Armenia i Rosja pracują nad planami prowadzenia handlu we własnych walutach, a nie dolarach, aby złagodzić skutki międzynarodowych sankcji wobec Rosji za atak na Ukrainę. Banki centralne dyskutują o wymianie rubla na drama, aby ułatwić odejście od dolara.

Armenia już zaczęła płacić za import rosyjskiego gazu ziemnego w rublach. ,,Dyskutowana jest kwestia wymiany rubel-dram, w wyniku której będziemy mieli ruble do opłacenia za import z Rosji, a rosyjskie banki będą mogły dostarczać swoim klientom dramy po kursie rynkowym” – poinformował niedawno minister gospodarki Armenii Vahan Kerobjan. Nie podał konkretnej daty, kiedy to może się zdarzyć.

Rosja jest największym konsumentem ormiańskiego eksportu w 2021 roku –  850 milionów dolarów – czyli około 27 procent całości. Obejmuje to 98 proc. eksportu ormiańskiego rolnictwa, głównie owoców i warzyw, według Ministerstwa Gospodarki oraz 78 proc. eksportu alkoholi, według Obserwatorium Złożoności Gospodarczej .

Kluczowy partner handlowy

Pomimo tego, Armenia nadal ma deficyt w handlu z Rosją, który wynosi około miliarda dolarów, gdzie Armenia zaopatruje się w prawie cały gaz, którego używa do ogrzewania i wytwarzania energii elektrycznej oraz 99 proc. importu pszenicy. Ponieważ towary te są generalnie wyceniane na rynkach międzynarodowych w dolarach, przejście na ruble może uchronić Armenię przed zmiennością kursów walut, na przykład w przypadku, gdy rubel stracił mniej więcej połowę swojej wartości w okresie po inwazji na Ukrainę. 

Rubel odbił się po nałożeniu przez Moskwę kontroli kapitału i poważnych interwencji, przez co waluta rosyjska stała się niewymienialna, a Kreml chętnie przyjmował ją za granicą. Podczas gdy premier Nikol Paszynian przebywał w Moskwie, zarówno prezydent Władimir Putin, jak i premier Michaił Miszustin naciskali na prowadzenie handlu rublem i dramem: „W kontekście sankcji nałożonych na Rosję przez nieprzyjazne kraje jest to ważne zwiększyć wykorzystanie walut narodowych w handlu dwustronnym i wzmocnić współpracę przemysłową” – powiedział Miszustin Paszynianowi 20 kwietnia. 

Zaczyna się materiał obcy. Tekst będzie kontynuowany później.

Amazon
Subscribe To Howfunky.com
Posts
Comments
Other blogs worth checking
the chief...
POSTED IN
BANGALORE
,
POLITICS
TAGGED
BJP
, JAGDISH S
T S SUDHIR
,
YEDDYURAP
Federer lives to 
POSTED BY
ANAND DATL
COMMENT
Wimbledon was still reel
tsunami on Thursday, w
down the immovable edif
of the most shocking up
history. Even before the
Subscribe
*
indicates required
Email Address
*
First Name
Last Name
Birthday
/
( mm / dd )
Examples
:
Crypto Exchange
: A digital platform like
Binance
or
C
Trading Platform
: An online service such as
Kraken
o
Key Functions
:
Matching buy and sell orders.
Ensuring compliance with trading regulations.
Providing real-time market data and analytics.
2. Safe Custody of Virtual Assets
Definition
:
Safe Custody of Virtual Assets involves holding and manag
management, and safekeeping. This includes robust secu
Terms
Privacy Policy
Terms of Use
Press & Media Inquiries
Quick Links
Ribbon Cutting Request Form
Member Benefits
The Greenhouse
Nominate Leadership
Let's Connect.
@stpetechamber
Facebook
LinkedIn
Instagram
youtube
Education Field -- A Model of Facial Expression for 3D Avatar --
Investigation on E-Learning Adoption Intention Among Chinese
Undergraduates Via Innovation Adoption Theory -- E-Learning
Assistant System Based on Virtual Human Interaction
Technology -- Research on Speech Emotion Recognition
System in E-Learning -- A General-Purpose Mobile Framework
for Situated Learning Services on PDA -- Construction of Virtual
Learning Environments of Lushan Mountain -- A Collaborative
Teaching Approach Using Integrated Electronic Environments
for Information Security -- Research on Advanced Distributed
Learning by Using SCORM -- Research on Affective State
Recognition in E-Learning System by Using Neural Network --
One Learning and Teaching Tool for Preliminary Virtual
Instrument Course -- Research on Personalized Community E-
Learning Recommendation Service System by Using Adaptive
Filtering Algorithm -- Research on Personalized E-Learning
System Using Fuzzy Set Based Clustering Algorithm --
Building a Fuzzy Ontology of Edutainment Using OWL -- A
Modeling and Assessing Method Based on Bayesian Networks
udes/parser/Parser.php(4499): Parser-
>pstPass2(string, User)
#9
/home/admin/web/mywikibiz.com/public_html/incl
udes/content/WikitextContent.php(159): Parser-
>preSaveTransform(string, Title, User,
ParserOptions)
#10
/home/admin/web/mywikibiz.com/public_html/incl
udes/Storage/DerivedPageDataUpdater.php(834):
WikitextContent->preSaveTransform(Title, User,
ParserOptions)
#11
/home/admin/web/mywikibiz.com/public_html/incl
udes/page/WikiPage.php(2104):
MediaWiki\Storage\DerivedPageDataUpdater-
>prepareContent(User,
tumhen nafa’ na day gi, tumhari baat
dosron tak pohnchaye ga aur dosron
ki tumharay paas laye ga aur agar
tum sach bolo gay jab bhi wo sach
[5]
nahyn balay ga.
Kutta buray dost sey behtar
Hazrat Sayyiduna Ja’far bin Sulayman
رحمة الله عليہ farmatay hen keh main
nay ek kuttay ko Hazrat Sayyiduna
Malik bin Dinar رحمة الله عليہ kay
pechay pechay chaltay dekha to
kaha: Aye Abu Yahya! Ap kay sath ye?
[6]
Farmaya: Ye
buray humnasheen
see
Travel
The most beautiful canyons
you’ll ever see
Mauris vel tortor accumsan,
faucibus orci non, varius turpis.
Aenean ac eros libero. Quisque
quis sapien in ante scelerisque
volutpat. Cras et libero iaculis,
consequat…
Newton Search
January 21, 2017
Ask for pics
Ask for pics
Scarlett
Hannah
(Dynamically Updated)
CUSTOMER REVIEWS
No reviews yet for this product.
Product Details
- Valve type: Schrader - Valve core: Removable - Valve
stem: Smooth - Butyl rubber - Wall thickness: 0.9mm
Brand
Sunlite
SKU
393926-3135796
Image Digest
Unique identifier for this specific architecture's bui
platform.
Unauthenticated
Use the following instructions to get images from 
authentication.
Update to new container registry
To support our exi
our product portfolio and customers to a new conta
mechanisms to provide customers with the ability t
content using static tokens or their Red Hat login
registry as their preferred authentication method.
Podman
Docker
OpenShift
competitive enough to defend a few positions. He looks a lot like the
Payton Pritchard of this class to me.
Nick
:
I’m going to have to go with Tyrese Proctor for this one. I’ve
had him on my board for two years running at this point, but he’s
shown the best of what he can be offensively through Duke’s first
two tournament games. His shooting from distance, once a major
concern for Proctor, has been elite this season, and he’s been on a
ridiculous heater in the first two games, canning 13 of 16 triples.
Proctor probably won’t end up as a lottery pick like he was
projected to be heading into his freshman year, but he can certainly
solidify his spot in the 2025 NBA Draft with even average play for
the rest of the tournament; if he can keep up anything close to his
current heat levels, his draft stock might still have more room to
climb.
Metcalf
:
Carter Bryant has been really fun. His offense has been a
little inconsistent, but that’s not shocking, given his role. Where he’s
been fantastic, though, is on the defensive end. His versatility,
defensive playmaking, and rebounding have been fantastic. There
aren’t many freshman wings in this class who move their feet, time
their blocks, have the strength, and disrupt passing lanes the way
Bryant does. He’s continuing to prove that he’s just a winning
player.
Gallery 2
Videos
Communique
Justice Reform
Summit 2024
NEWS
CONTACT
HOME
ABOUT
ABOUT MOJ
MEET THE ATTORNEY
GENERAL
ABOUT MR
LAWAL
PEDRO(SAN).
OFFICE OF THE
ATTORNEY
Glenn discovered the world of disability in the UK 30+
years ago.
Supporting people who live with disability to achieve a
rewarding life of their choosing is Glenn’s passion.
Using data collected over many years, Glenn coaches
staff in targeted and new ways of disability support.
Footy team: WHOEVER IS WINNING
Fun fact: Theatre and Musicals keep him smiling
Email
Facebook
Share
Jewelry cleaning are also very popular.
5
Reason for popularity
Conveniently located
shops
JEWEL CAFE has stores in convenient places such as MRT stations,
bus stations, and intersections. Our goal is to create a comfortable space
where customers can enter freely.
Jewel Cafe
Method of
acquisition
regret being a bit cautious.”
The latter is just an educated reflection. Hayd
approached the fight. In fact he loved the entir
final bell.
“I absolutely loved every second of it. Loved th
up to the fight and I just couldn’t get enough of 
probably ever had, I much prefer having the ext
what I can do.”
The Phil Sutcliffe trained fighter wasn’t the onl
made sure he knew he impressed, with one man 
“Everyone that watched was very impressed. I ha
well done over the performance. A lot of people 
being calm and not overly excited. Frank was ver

Sankcje uderzają również w Armenię

Wojna ukraińska zaszkodzi gospodarkom całego byłego Związku Radzieckiego. Bank Światowy obniżył 11 kwietnia prognozę wzrostu dla Armenii na 2022 rok z 5,3 procent przed wojną do 1,2 procent, argumentując, że przedłużający się konflikt na Ukrainie może jeszcze obniżyć tę liczbę.  Mimo to w Armenii widać logikę w używaniu rubli, ponieważ gospodarki są już tak ściśle powiązane poprzez wymianę i przekazy pieniężne dużej populacji ormiańskiej pracującej w Rosji. Czynniki te definiują armeńską gospodarkę i nawet przy oczekiwaniach, że rosyjski rynek skurczy się, a migrujący robotnicy stracą pracę, układ nie zmieni się z dnia na dzień. 

Płacenie za rosyjskie towary w rublach jest korzystne dla Armenii, ponieważ kraj otrzymuje z Rosji dużo pieniędzy w rublach za pośrednictwem kanałów turystycznych i prywatnych przekazów pieniężnych od ormiańskich migrantów pracujących w Rosji. Ponadto rozliczenia w walutach krajowych pozwolą uniknąć kosztów transakcyjnych przy wymianie waluty. A to są duże liczby, jeśli chodzi o wielomilionowe transakcje.

Korzystanie z rubli nie pomaga jednak Armenii uniknąć skutków załamania gospodarczego w Rosji. Szybko odczuła sankcje wobec Rosji, w wyniku czego w zeszłym miesiącu została zmuszona do podniesienia bazowej stopy procentowej o 125 punktów do 9,25 proc. Ruch w kierunku wykorzystania rubla sprawi, że Armenia będzie jeszcze bardziej zależna od Rosji jako partnera importowego.

Eksport z Armenii nie jest zagrożony. Surowce wydobywane w Armenii są eksportowane głównie do Chin i krajów europejskich, a produkty rolne do Rosji. Jeśli chodzi o import towarów do Armenii, mogą nastąpić redystrybucje na korzyść Rosji. Importerzy z Armenii mogą preferować podobne rosyjskie towary, ponieważ handel rublami lub walutą krajową obniża koszty transakcji.